The Partnership structure allows APVG management teams to fully drive their business and marketing strategies as the combined vision deems necessary, without the ongoing pressure from a traditional outside profit or bottom-line motivated perspective.

 

In addition, it allows APVG to take full advantage of cash discounts paid for land and equipment, provides the capital to retain and compensate the experienced talent necessary to build management teams. In light of the devastating impact of CoVid on business and over 40 million job losses - the timing is perfect for this type of program.

 

By Federal mandate the ACT program would need to create a "Social Value" (SV) proposition accessible to all. Would hire both released and imprisoned inmates whenever possible, and help move the U.S. economy forward, “Making Entrepreneurs Successful Again.”

 

From a purely political advantage, the ACT program offers any Politician of either party a means to showcase their support of entrepreneurs. For job creation by empowering U.S.-based socially focused, impact-driven or purpose-driven entrepreneurs of tomorrow to help Make America Great Again. 

 

Entrepreneurs need to know their local, state and federal governments value the contribution they make to job creation, and that they are supported by them in this effort. The time to drive this message of “Hope for Entrepreneurs” home has never been more needed or necessary.

 

The ACT program can become a long-term life support mechanism for motivating millions of innovative entrepreneurs, with projects just waiting for a spark to ignite them. It can clearly show that the Federal government at minimum, values their contribution to the larger U.S. Economy. 

 

Integrated Ventures is one of several APVG “Shovel Ready” ventures to get this program launched and

become the first viable funding candidate. APVG stands ready to help design and build the ACT program as its founding member, with its ventures alone projected to create over 40,000 new jobs within the first 10 years.
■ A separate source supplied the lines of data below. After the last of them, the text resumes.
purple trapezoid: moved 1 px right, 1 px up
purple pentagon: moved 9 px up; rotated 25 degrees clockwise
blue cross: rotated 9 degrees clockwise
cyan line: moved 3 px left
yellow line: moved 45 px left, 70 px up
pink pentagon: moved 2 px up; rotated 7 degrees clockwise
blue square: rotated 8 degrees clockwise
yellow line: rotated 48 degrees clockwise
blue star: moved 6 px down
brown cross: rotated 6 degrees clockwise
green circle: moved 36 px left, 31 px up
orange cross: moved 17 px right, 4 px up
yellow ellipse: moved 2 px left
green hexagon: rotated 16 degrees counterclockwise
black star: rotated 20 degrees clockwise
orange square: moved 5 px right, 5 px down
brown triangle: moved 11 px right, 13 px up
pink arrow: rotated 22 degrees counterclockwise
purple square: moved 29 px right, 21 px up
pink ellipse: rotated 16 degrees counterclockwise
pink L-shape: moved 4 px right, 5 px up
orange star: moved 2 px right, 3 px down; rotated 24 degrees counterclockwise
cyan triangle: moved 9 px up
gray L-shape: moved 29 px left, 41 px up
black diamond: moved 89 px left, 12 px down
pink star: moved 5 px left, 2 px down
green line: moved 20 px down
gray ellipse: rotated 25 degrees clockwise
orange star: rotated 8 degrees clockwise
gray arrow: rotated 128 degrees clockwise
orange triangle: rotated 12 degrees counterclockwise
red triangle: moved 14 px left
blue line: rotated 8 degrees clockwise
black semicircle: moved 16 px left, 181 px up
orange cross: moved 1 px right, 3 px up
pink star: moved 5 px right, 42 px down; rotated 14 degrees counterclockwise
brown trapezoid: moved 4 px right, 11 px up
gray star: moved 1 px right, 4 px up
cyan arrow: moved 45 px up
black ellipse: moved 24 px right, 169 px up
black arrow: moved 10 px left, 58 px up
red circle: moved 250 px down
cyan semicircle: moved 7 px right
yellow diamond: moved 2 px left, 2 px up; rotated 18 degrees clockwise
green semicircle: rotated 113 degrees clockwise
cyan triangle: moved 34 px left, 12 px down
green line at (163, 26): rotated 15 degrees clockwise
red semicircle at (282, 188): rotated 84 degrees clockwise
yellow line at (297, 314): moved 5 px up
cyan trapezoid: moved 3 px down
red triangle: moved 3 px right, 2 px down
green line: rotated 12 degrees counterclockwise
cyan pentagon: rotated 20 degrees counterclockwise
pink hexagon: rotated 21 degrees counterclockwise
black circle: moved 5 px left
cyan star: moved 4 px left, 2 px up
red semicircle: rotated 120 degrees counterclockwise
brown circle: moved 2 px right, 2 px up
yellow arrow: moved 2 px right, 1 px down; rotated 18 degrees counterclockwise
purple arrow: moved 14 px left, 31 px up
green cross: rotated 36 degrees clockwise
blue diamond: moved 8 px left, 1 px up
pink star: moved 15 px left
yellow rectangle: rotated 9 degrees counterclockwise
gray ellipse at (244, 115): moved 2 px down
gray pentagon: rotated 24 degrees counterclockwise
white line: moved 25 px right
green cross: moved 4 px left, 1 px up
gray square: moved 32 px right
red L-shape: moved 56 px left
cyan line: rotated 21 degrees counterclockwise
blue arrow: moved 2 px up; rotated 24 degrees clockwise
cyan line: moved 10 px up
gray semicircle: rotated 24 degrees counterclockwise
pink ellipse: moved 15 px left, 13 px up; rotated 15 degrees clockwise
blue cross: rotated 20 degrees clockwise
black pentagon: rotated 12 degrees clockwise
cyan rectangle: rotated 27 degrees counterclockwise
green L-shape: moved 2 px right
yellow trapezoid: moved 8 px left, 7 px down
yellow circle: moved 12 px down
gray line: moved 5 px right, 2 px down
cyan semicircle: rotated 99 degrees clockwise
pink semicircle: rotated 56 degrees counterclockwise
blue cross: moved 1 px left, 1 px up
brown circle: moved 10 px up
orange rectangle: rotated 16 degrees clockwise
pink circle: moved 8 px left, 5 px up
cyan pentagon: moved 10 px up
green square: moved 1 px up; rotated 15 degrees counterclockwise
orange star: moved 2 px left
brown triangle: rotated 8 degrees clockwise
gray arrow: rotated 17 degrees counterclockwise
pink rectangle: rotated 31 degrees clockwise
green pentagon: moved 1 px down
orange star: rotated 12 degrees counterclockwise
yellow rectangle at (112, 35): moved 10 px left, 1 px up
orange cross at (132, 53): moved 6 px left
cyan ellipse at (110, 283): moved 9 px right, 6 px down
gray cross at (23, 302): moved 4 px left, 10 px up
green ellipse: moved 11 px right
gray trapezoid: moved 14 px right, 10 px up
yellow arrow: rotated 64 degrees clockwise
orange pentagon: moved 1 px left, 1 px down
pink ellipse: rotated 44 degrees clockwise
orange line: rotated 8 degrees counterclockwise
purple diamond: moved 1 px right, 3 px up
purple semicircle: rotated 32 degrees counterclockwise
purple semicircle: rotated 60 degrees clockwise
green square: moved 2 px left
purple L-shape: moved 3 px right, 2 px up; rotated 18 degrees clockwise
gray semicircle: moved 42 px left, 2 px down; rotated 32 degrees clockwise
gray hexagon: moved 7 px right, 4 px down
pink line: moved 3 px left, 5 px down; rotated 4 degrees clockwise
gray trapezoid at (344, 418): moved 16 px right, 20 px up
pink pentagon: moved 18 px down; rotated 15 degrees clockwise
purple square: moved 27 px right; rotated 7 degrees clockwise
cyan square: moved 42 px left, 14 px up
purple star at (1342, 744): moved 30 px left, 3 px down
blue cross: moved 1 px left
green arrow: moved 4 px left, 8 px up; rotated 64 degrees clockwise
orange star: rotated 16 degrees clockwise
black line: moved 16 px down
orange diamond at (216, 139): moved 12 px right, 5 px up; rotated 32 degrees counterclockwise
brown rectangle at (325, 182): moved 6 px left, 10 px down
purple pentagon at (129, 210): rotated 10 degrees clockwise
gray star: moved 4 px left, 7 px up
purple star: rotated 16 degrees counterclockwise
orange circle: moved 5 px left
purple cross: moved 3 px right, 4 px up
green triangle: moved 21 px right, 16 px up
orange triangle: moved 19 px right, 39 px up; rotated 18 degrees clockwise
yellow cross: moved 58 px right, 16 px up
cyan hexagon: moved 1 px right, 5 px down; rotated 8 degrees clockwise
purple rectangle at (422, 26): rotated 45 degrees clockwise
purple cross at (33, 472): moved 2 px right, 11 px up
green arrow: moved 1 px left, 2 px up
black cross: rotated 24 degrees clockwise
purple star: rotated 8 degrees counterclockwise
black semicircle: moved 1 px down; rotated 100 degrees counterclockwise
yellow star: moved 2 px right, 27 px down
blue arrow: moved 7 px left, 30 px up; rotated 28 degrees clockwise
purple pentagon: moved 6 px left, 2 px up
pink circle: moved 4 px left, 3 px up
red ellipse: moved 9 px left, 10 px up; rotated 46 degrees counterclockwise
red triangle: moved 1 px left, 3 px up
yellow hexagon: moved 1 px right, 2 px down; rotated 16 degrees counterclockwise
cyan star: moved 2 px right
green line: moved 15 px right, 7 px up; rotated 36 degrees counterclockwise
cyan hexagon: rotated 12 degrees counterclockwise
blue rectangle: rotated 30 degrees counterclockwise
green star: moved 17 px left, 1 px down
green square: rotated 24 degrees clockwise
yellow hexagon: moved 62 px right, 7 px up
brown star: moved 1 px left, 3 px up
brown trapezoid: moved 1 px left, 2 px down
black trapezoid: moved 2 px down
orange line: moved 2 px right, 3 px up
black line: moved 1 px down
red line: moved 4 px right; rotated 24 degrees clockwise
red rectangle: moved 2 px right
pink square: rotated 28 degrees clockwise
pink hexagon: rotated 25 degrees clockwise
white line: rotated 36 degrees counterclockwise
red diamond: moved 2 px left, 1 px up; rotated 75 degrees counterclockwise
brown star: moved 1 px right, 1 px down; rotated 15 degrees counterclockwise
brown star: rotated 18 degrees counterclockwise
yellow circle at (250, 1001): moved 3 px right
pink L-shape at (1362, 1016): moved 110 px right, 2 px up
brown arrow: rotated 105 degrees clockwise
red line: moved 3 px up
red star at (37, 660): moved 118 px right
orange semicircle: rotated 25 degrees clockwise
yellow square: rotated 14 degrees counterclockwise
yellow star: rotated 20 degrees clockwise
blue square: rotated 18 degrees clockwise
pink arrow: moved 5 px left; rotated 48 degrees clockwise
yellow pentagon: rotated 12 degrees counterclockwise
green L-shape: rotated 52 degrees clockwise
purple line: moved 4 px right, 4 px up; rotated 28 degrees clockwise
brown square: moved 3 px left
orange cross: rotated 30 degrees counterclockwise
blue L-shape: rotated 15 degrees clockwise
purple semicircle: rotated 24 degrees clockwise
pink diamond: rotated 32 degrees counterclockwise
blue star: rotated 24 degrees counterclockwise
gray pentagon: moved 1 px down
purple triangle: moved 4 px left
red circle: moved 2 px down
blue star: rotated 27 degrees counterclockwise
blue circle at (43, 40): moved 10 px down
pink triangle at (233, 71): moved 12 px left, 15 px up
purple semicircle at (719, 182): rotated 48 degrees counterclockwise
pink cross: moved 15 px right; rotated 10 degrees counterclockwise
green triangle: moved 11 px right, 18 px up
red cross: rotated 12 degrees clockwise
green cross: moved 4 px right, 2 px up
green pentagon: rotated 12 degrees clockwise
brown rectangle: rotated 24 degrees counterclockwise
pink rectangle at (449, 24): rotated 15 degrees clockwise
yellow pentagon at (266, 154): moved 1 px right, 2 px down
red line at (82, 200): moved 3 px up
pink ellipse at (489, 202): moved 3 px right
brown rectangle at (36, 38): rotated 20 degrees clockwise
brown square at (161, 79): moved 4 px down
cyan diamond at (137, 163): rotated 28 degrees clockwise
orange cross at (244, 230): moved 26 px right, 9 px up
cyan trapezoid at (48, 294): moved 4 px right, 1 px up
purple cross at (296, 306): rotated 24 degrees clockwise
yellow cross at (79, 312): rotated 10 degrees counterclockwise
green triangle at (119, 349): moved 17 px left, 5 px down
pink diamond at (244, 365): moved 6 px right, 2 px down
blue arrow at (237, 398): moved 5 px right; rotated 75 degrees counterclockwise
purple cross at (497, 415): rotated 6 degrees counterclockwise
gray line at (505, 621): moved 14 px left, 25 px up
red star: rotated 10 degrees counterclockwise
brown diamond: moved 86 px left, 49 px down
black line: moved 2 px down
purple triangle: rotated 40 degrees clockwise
The only thing standing in the way is access to funding. 

 

In late June we circulated a summary overview of our ACT program to parties in Washington to various sources within and outside of government agencies. The feedback was positive and we sincerely hope the Trump Administration will consider taking a serious look at offering it as one of the many tools needed to rebuild American small businesses and create much needed jobs.